--- Extracted data entries ---
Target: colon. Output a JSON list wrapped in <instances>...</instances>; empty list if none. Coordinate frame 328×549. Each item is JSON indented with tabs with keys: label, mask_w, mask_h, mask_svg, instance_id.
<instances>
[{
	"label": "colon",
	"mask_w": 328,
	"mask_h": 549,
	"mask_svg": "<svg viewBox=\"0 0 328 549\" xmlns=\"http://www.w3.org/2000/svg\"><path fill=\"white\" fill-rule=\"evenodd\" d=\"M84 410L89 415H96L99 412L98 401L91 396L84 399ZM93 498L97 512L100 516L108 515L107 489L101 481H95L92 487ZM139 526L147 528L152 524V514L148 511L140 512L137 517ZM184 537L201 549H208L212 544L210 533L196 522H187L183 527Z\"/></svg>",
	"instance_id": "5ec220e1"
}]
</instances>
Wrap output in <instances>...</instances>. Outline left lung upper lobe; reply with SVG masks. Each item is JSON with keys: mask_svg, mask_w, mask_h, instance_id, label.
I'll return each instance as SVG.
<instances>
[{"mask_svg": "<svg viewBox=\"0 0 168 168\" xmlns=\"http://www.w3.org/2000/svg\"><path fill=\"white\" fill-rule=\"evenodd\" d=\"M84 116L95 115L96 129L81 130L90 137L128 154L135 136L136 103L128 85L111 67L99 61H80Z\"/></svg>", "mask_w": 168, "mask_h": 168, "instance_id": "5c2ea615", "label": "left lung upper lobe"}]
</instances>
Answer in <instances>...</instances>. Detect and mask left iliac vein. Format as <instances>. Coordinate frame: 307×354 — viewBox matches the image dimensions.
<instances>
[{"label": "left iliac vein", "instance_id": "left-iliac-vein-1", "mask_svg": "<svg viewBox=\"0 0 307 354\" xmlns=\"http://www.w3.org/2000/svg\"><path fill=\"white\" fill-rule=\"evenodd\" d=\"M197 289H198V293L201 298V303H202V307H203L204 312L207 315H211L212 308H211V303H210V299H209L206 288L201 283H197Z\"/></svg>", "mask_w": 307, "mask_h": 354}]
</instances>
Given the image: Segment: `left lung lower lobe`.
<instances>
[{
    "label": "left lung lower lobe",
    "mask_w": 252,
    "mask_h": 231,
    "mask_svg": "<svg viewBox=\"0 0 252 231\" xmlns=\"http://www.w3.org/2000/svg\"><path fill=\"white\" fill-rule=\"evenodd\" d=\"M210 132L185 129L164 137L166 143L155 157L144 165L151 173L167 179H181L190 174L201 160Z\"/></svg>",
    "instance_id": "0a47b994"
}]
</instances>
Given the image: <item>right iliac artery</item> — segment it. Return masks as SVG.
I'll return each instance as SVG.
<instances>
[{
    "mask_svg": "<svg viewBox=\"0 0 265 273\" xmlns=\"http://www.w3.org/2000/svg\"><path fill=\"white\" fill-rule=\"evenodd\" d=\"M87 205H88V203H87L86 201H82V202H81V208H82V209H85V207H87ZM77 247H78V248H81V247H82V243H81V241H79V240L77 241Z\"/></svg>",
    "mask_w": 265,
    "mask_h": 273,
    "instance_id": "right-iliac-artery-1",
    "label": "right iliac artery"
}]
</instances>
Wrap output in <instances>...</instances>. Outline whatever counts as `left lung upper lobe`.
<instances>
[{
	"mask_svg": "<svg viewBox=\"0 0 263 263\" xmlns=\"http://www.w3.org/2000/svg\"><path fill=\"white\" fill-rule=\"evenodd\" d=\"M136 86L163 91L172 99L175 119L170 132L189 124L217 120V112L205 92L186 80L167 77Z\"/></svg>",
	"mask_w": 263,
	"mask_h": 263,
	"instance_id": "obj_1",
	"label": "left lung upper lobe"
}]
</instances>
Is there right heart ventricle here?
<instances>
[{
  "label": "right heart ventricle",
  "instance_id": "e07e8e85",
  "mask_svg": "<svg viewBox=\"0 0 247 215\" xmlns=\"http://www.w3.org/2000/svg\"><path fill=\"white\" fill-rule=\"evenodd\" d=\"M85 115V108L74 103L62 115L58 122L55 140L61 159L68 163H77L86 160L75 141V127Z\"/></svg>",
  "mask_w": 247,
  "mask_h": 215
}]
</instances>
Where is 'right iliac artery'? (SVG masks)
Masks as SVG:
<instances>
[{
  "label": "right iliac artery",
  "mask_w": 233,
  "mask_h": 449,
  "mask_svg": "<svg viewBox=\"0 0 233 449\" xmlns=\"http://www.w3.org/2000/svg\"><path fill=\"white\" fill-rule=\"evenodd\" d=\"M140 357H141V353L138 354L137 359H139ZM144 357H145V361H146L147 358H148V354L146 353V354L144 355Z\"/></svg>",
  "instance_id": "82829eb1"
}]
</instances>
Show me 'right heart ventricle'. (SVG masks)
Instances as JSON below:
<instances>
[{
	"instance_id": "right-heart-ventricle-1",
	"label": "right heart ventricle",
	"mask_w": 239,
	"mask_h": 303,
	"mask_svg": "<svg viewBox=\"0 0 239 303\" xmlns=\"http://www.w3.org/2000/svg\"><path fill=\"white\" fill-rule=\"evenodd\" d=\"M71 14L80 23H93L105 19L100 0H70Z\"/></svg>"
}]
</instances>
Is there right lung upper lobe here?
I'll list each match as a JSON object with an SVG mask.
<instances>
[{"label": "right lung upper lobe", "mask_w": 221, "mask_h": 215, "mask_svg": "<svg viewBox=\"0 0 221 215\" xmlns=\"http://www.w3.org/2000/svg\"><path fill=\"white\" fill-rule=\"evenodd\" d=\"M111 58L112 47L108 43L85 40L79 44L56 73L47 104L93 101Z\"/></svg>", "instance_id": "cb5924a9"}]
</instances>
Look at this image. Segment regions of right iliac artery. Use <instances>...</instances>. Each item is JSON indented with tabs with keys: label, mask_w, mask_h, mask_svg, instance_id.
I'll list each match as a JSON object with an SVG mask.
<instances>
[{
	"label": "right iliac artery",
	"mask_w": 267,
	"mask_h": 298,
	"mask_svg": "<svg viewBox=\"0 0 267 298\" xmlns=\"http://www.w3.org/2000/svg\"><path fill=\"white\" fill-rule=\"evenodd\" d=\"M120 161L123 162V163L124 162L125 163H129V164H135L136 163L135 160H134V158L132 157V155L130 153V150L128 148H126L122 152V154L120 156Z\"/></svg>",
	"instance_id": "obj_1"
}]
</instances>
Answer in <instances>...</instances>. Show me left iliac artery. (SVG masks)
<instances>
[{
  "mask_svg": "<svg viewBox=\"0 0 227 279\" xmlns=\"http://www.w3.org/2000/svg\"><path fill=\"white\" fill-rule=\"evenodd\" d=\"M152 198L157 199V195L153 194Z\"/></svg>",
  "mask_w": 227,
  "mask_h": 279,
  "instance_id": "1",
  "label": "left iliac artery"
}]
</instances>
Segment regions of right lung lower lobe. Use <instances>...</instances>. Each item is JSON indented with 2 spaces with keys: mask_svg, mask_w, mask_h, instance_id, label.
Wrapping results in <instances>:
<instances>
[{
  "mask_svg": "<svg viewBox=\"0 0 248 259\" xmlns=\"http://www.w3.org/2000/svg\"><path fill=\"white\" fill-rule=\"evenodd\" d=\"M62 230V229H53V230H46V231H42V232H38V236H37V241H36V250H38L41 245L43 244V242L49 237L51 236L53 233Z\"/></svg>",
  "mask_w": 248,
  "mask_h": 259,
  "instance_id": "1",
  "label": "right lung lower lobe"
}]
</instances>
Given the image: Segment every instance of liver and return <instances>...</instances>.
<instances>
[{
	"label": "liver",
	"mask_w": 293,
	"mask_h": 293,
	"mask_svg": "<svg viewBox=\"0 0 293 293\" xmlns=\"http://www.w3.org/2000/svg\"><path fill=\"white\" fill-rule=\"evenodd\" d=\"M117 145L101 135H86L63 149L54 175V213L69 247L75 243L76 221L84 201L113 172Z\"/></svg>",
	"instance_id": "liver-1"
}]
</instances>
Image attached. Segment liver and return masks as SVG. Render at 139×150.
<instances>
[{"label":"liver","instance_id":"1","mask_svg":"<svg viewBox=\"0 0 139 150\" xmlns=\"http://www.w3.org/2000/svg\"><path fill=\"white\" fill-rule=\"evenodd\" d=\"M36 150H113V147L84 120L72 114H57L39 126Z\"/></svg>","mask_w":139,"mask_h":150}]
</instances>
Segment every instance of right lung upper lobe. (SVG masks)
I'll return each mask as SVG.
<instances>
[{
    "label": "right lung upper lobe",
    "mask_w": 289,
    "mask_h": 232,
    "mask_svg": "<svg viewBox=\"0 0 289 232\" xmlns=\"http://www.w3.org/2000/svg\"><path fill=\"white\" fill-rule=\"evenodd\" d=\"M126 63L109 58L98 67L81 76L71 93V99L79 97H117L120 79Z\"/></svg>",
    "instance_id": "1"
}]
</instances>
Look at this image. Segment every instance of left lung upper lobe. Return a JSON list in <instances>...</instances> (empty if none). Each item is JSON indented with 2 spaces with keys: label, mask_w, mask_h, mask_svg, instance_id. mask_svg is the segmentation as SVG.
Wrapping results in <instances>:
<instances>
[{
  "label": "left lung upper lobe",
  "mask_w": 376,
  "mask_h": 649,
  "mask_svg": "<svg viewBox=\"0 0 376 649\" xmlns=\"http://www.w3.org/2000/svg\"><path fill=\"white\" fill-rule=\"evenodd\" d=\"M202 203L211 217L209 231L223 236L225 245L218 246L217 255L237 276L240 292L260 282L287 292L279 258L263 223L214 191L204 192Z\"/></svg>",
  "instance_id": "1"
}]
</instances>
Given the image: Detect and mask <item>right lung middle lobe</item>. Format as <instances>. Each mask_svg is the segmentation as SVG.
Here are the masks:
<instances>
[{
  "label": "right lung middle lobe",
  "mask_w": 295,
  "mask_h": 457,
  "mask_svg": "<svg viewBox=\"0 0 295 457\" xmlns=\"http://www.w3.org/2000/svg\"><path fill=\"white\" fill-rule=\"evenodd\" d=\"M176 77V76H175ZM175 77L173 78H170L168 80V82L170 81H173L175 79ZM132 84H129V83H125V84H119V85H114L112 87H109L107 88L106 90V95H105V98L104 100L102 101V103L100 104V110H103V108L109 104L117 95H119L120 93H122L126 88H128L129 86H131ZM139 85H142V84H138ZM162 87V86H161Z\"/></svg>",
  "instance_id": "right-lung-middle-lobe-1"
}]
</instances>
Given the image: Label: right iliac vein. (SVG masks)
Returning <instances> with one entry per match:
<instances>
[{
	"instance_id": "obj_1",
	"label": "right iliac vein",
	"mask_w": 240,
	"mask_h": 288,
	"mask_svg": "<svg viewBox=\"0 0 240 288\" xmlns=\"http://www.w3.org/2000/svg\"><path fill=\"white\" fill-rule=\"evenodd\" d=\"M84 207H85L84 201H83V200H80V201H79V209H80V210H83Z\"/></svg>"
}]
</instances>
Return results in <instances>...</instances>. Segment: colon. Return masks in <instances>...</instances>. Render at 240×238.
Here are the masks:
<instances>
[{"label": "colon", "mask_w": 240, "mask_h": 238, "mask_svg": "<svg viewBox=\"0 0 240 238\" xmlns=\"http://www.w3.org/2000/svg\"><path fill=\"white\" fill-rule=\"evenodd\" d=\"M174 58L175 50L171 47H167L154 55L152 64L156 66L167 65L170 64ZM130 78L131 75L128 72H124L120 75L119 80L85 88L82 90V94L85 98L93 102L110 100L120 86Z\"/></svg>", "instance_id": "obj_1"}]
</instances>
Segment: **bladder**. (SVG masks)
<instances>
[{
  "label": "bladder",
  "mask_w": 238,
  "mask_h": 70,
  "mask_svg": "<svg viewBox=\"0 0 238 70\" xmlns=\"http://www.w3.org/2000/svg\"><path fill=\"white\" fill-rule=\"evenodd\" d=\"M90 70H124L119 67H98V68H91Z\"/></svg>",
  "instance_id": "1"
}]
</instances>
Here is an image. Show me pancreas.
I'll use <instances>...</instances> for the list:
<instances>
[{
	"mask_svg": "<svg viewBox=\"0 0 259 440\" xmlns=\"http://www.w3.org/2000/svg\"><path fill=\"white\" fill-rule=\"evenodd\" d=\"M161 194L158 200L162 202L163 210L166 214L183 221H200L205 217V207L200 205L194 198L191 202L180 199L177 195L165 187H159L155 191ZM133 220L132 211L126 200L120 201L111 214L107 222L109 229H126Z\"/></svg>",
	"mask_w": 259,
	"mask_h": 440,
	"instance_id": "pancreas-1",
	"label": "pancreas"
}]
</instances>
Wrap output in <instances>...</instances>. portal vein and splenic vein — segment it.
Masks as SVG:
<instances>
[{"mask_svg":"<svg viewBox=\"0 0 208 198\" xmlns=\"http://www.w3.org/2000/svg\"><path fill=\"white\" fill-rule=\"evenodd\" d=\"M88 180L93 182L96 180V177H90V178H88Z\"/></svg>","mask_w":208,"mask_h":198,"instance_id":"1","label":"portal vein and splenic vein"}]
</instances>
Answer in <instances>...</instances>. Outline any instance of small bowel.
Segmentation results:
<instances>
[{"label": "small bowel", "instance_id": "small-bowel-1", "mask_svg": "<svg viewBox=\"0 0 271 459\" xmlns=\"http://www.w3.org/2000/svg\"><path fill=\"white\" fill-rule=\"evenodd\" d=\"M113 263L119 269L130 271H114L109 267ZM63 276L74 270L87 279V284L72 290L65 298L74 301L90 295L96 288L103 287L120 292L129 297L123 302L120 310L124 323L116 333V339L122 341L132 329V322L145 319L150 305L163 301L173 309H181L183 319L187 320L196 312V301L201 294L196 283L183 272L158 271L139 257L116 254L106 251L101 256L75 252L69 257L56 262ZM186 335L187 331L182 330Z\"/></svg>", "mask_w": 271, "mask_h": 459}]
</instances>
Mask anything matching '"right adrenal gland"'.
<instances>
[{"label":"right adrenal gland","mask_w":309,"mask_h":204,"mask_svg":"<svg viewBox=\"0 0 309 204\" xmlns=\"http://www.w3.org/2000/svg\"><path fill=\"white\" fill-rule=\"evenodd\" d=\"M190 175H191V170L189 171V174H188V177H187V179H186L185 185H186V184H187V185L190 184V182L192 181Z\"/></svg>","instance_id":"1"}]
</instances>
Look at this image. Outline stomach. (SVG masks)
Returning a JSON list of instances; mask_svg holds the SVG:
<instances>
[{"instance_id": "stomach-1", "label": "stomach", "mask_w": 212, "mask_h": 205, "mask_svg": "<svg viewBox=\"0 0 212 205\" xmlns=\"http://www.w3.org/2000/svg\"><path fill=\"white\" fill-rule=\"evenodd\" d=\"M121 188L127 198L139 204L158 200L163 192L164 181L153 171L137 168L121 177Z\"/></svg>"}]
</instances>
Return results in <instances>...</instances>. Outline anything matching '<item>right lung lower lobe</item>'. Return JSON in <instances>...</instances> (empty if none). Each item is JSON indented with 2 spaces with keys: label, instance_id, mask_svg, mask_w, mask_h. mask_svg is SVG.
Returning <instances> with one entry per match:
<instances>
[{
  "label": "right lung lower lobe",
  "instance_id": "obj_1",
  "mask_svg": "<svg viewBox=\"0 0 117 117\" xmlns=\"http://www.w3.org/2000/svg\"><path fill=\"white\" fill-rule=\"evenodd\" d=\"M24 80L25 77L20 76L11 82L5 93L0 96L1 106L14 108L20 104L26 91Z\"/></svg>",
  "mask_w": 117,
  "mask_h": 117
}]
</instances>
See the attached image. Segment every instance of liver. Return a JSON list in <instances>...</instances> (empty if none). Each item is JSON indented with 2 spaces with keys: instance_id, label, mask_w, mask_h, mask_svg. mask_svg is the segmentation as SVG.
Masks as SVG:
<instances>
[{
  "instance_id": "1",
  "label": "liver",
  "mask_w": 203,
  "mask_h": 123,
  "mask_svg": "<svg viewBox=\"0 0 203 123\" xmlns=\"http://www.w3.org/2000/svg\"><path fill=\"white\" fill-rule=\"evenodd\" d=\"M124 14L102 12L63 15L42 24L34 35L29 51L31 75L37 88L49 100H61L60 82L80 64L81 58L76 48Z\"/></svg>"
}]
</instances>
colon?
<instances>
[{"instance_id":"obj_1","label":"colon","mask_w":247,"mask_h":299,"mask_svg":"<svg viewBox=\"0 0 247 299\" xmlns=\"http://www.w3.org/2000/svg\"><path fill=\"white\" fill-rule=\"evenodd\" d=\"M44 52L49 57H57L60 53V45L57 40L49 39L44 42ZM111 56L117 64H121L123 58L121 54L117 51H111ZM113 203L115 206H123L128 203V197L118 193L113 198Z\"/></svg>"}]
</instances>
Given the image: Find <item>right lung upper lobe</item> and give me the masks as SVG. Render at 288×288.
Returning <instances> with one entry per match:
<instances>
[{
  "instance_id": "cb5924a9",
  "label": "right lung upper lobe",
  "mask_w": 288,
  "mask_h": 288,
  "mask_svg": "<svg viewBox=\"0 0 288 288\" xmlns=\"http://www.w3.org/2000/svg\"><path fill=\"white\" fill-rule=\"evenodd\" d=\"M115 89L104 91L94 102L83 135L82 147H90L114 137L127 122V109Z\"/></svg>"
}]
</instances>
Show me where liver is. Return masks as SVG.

--- What to do ---
Look for "Given the image: Find" in the records. Write out its line and every later line through the end exactly, with nothing more.

--- Answer section ---
Given the image: Find <item>right lung upper lobe</item> and give me the masks as SVG. Render at 288×288.
Returning <instances> with one entry per match:
<instances>
[{
  "instance_id": "cb5924a9",
  "label": "right lung upper lobe",
  "mask_w": 288,
  "mask_h": 288,
  "mask_svg": "<svg viewBox=\"0 0 288 288\" xmlns=\"http://www.w3.org/2000/svg\"><path fill=\"white\" fill-rule=\"evenodd\" d=\"M115 89L104 91L94 102L83 135L82 147H90L114 137L127 122V109Z\"/></svg>"
}]
</instances>
Show me where liver is. Return masks as SVG.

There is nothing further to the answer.